---- Data section

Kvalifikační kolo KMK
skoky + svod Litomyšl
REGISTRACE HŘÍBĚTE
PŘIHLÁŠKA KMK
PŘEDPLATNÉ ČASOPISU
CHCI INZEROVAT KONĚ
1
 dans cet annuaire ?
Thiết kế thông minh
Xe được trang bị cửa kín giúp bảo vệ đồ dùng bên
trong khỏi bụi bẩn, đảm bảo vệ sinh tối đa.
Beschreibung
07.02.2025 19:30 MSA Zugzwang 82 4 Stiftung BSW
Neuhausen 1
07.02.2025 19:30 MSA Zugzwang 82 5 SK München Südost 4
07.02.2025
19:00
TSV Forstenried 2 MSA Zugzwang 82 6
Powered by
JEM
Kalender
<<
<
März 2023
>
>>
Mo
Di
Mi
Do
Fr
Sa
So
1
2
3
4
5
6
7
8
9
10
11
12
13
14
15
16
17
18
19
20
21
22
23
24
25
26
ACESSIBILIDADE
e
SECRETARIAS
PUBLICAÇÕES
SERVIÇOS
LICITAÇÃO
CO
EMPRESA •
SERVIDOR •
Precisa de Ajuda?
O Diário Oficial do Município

--------
---- Data section

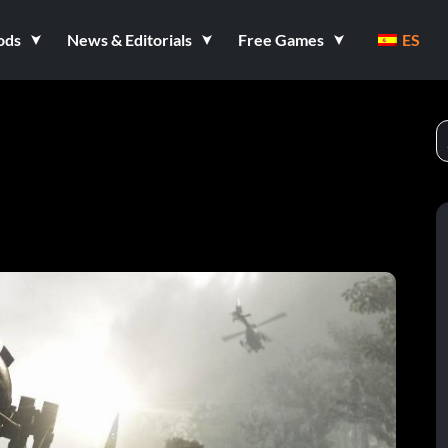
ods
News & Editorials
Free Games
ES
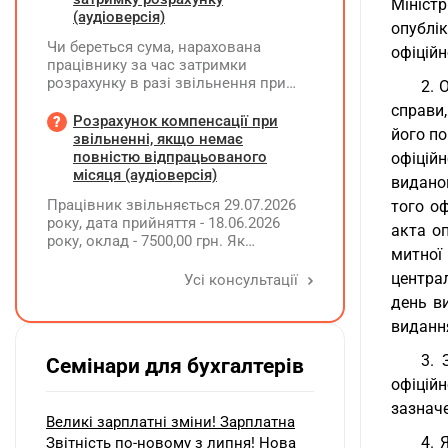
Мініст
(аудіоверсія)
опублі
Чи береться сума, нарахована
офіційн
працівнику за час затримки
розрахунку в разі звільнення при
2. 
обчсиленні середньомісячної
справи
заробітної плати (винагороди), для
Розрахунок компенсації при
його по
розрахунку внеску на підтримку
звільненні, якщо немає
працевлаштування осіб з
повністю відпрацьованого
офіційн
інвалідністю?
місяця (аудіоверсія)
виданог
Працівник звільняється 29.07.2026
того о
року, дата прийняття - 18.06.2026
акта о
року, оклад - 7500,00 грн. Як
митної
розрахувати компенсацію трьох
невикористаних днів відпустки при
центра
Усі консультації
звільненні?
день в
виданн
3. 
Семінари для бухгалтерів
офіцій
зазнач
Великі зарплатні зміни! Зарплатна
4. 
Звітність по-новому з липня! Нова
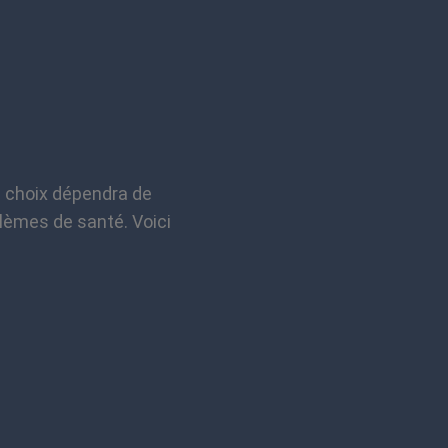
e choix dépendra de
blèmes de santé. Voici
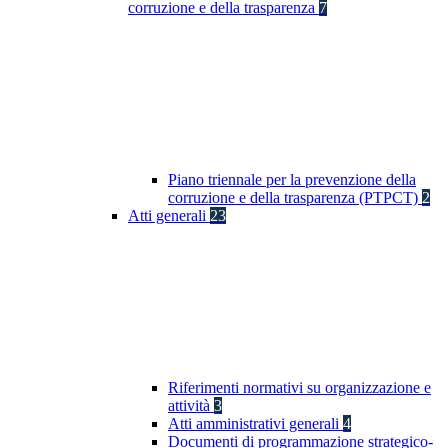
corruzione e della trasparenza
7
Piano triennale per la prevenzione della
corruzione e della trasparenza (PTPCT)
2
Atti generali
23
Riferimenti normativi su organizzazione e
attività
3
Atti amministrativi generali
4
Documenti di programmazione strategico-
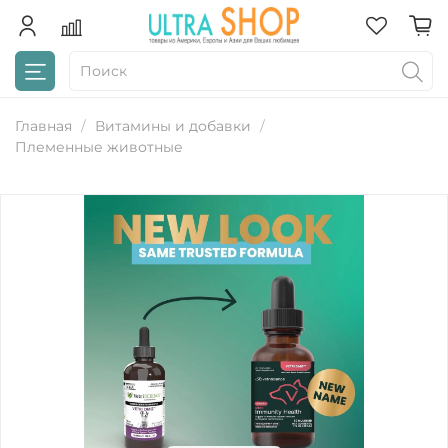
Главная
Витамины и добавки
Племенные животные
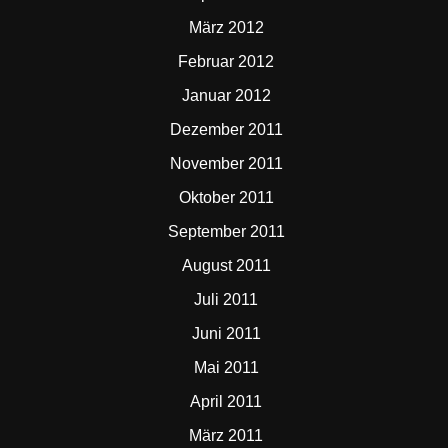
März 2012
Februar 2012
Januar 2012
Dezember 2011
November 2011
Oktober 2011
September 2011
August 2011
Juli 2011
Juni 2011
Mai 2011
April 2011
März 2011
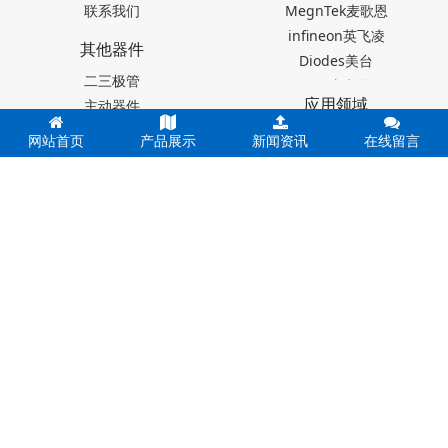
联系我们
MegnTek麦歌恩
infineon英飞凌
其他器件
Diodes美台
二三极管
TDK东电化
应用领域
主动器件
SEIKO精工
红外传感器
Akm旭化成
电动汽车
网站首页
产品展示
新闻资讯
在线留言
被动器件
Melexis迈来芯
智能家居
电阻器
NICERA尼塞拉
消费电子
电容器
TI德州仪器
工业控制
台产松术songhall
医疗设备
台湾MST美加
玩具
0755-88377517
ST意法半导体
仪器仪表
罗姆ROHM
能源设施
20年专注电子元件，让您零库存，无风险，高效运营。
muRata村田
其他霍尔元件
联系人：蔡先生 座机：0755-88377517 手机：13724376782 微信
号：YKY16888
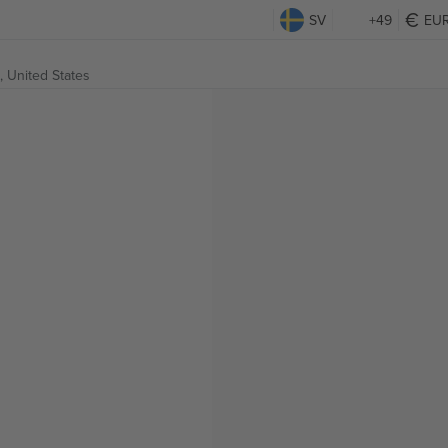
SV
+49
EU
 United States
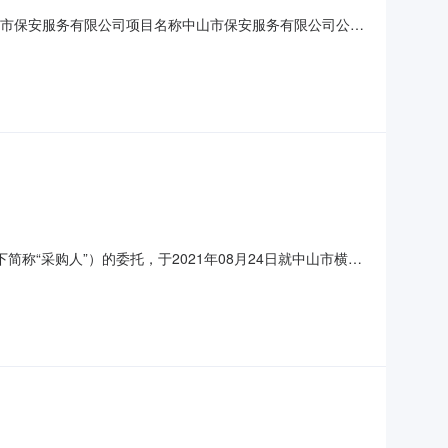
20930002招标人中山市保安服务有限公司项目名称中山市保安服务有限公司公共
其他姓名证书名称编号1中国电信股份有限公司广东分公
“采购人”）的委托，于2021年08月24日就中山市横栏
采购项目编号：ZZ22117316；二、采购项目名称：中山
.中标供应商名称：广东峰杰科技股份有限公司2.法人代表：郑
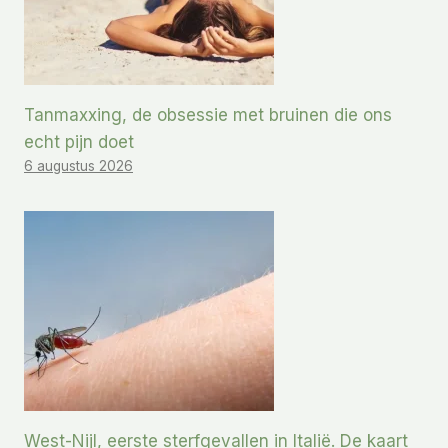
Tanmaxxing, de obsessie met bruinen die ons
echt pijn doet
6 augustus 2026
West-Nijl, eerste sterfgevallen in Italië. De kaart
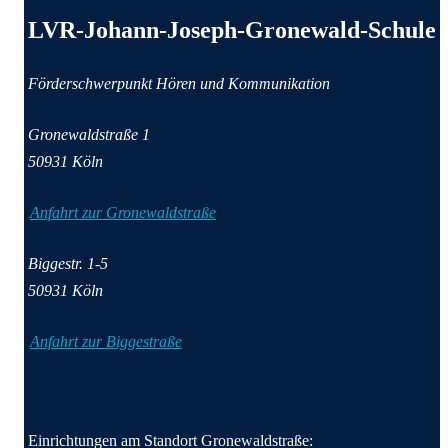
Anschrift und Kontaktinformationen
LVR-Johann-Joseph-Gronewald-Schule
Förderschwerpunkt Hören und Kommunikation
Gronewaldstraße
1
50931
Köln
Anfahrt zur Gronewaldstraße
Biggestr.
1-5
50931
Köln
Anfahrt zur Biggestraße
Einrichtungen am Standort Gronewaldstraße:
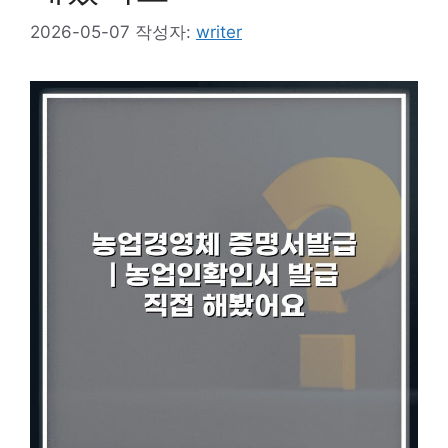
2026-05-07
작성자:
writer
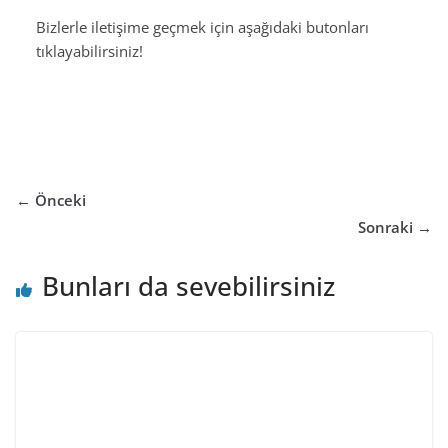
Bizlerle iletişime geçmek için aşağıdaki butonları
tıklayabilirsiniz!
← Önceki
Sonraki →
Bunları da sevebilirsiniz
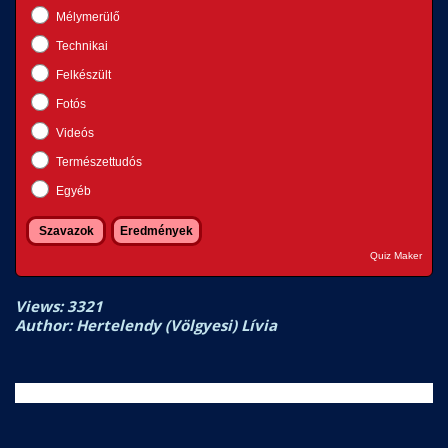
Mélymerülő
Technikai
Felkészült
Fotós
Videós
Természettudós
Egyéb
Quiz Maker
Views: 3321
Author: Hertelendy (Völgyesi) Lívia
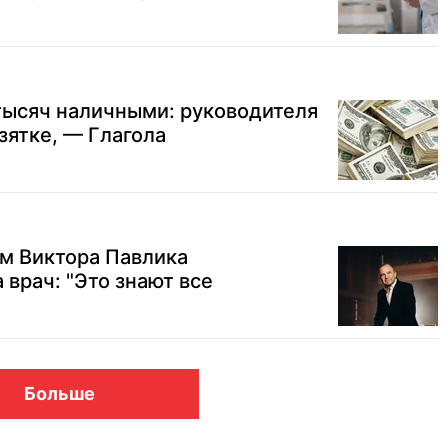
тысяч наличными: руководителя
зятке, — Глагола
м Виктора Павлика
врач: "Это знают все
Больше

--------

Work to complete
Working through the records, copy each line in which the word "року" appears.

Exercise answer
року, дата прийняття - 18.06.2026
року, оклад - 7500,00 грн. Як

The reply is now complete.